===== EXERCISE INPUT =====
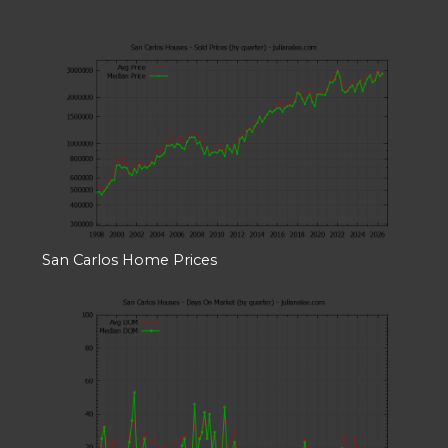
San Carlos Home Prices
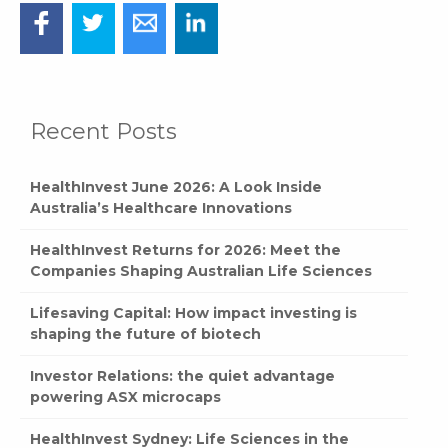
Recent Posts
HealthInvest June 2026: A Look Inside
Australia’s Healthcare Innovations
HealthInvest Returns for 2026: Meet the
Companies Shaping Australian Life Sciences
Lifesaving Capital: How impact investing is
shaping the future of biotech
Investor Relations: the quiet advantage
powering ASX microcaps
HealthInvest Sydney: Life Sciences in the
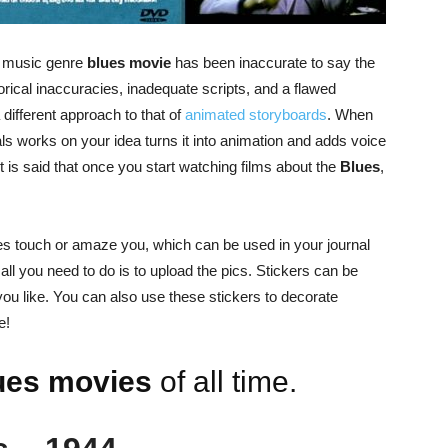
e music genre
blues movie
has been inaccurate to say the
ical inaccuracies, inadequate scripts, and a flawed
 different approach to that of
animated storyboards
. When
ls works on your idea turns it into animation and adds voice
 is said that once you start watching films about the
Blues
,
nes touch or amaze you, which can be used in your journal
 all you need to do is to upload the pics. Stickers can be
ou like. You can also use these stickers to decorate
e!
ues movies
of all time.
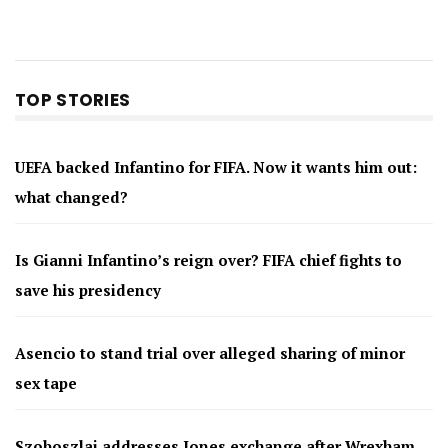
TOP STORIES
UEFA backed Infantino for FIFA. Now it wants him out:
what changed?
Is Gianni Infantino’s reign over? FIFA chief fights to
save his presidency
Asencio to stand trial over alleged sharing of minor
sex tape
Szoboszlai addresses Jones exchange after Wrexham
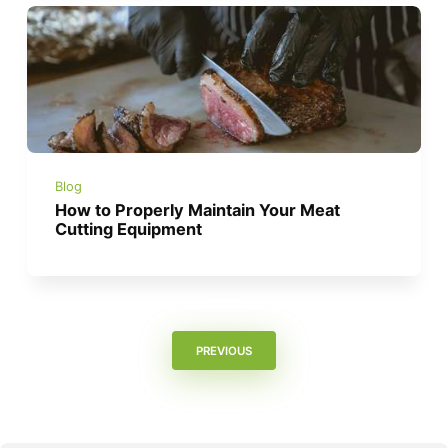
Blog
How to Properly Maintain Your Meat
Cutting Equipment
PREVIOUS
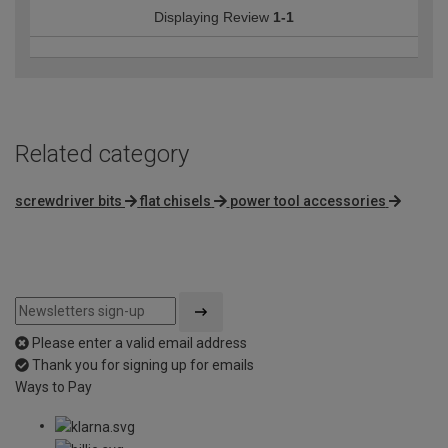
Displaying Review
1-1
Related category
screwdriver bits
flat chisels
power tool accessories
Please enter a valid email address
Thank you for signing up for emails
Ways to Pay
=====
• **ACTIVITY**: Transcribe all of the records above character for character. Exclude the pictures.

• **RESPONSE FOR THIS EXERCISE**:
San Carlos Home Prices
Recent Posts
HealthInvest June 2026: A Look Inside
Australia’s Healthcare Innovations
HealthInvest Returns for 2026: Meet the
Companies Shaping Australian Life Sciences
Lifesaving Capital: How impact investing is
shaping the future of biotech
Investor Relations: the quiet advantage
powering ASX microcaps
HealthInvest Sydney: Life Sciences in the
e music genre
blues movie
has been inaccurate to say the
ical inaccuracies, inadequate scripts, and a flawed
 different approach to that of
animated storyboards
. When
ls works on your idea turns it into animation and adds voice
 is said that once you start watching films about the
Blues
,
nes touch or amaze you, which can be used in your journal
 all you need to do is to upload the pics. Stickers can be
ou like. You can also use these stickers to decorate
e!
ues movies
of all time.
TOP STORIES
UEFA backed Infantino for FIFA. Now it wants him out:
what changed?
Is Gianni Infantino’s reign over? FIFA chief fights to
save his presidency
Asencio to stand trial over alleged sharing of minor
sex tape
Szoboszlai addresses Jones exchange after Wrexham
Blog
How to Properly Maintain Your Meat
Cutting Equipment
PREVIOUS
Displaying Review
1-1
Related category
screwdriver bits
flat chisels
power tool accessories
Please enter a valid email address
Thank you for signing up for emails
Ways to Pay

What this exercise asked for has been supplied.